- [YOUR ASSIGNMENT] Please give every record below again exactly, and keep the pictures out.

- [TASK INPUTS]

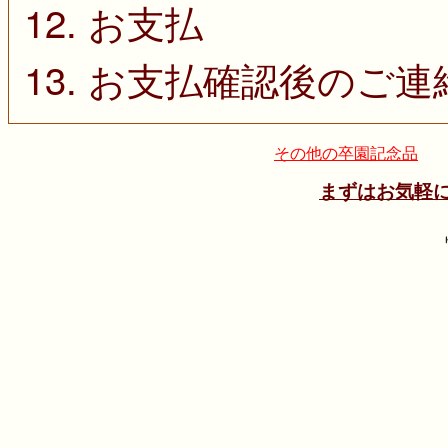
12. お支払
13. お支払確認後のご
その他の卒園記念品
まずはお気軽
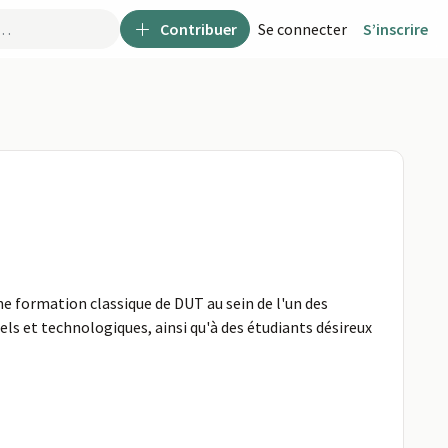
Contribuer
Se connecter
S’inscrire
ne formation classique de DUT au sein de l'un des
ls et technologiques, ainsi qu'à des étudiants désireux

- [OUTPUT OF THE EXERCISE]
12. お支払
13. お支払確認後のご
その他の卒園記念品
まずはお気軽
Contribuer
Se connecter
S’inscrire
ne formation classique de DUT au sein de l'un des
ls et technologiques, ainsi qu'à des étudiants désireux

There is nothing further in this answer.